AUTHORStuart Halper, Impact Real Estate Management
Choosing sides. Now that co-ops and condos have to decide between paying employees the prevailing wage or losing their property-tax abatement, they’re looking at third-party companies to provide maintenance services for their buildings. But the move to outside companies was already happening prior to the new rule, because outsourcing eliminates not only payroll expenses but also insurance, benefits, pensions and disability. Now the trend is really in play, and all positions — supers, doormen, porters — are on the table.
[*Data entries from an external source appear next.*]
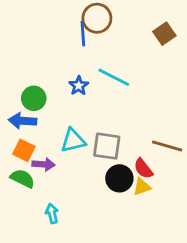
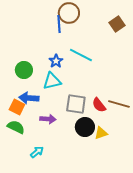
blue arrow: (22, 121) -> (29, 98), moved
cyan triangle: (73, 140) -> (52, 81), moved
purple arrow: (44, 164) -> (48, 119), moved
red semicircle: (143, 169) -> (99, 105), moved
cyan arrow: (52, 214) -> (37, 152), turned 64

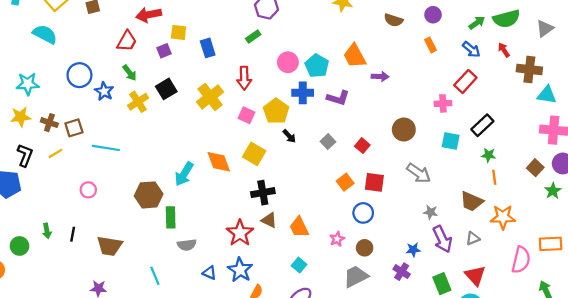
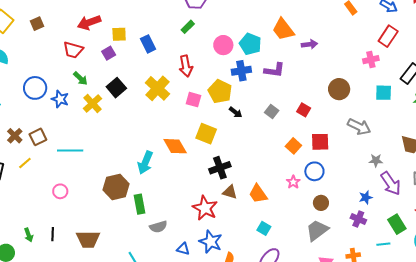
red trapezoid: (127, 41) -> (73, 50), turned 85
brown cross: (49, 123) -> (15, 136), turned 35
pink star: (337, 239) -> (293, 182), moved

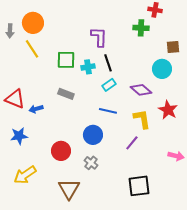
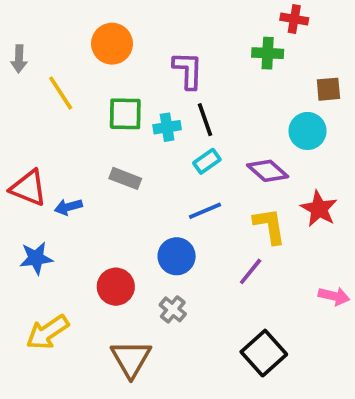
orange circle: (33, 23) -> (112, 44), moved
blue line: (108, 111) -> (205, 211), turned -36
black square: (139, 186) -> (264, 353), turned -35

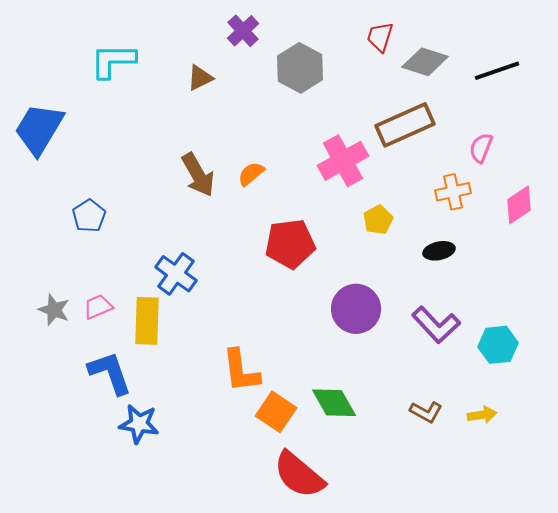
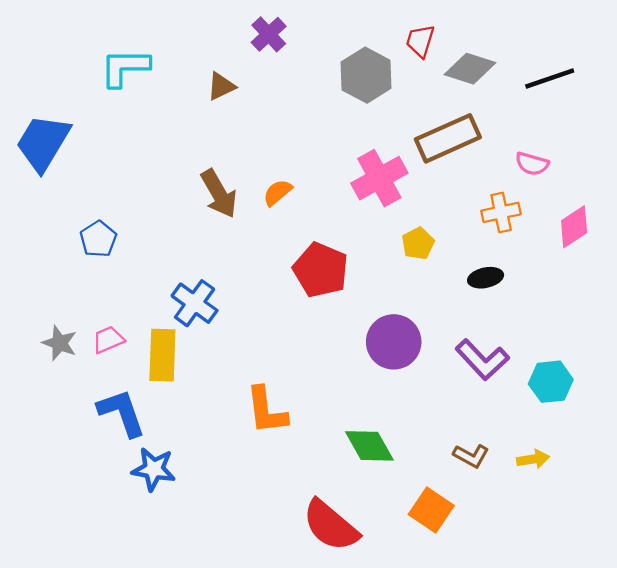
gray hexagon: (300, 68) -> (366, 75), moved
pink semicircle: (481, 148) -> (532, 164), turned -96
red pentagon: (290, 244) -> (321, 270), turned 30
orange square: (276, 412) -> (431, 510), moved

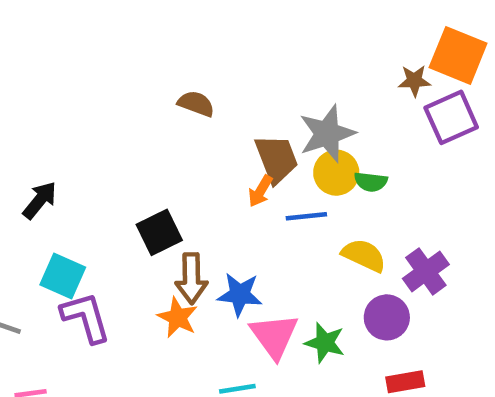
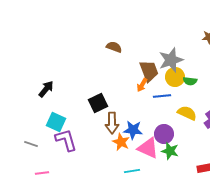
orange star: (178, 317) -> (121, 142), moved
purple circle: (387, 317) -> (164, 134), moved
pink triangle: (274, 336) -> (148, 148), turned -30

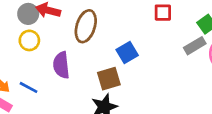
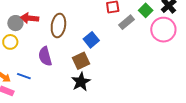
yellow circle: (29, 40) -> (10, 42), moved
gray rectangle: (195, 46) -> (126, 22), moved

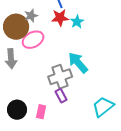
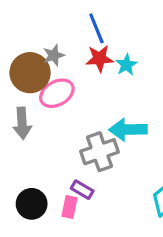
cyan arrow: (78, 63) -> (128, 130), turned -50
purple rectangle: (61, 96) -> (82, 190), moved, turned -32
Due diligence. If a board decides to make the switch to an independent company, there are two key issues the board and its managing agent need to focus on. The first is vetting the individuals just as though you were hiring them by asking for résumés and checking their employment history and references, and perhaps doing the same for anyone who is regularly coming into the building. The second is to review the insurance policy of the maintenance company to make sure that any worker injuries won’t fall exclusively on the co-op or condo.
Pros and cons. Aside from weighing the economics and balancing the cost of keeping your employees versus the amount of the property-tax abatement that residents will lose, boards need to realize that these choices cut both ways. With an outside company, you don’t have to scramble to find replacements when the regular staff isn’t there. On the other hand you won’t develop the same kind of relationship as you would with a single superintendent and longtime porters. There’s a special thing when you have a great staff that works directly for the building, and you’re giving that up.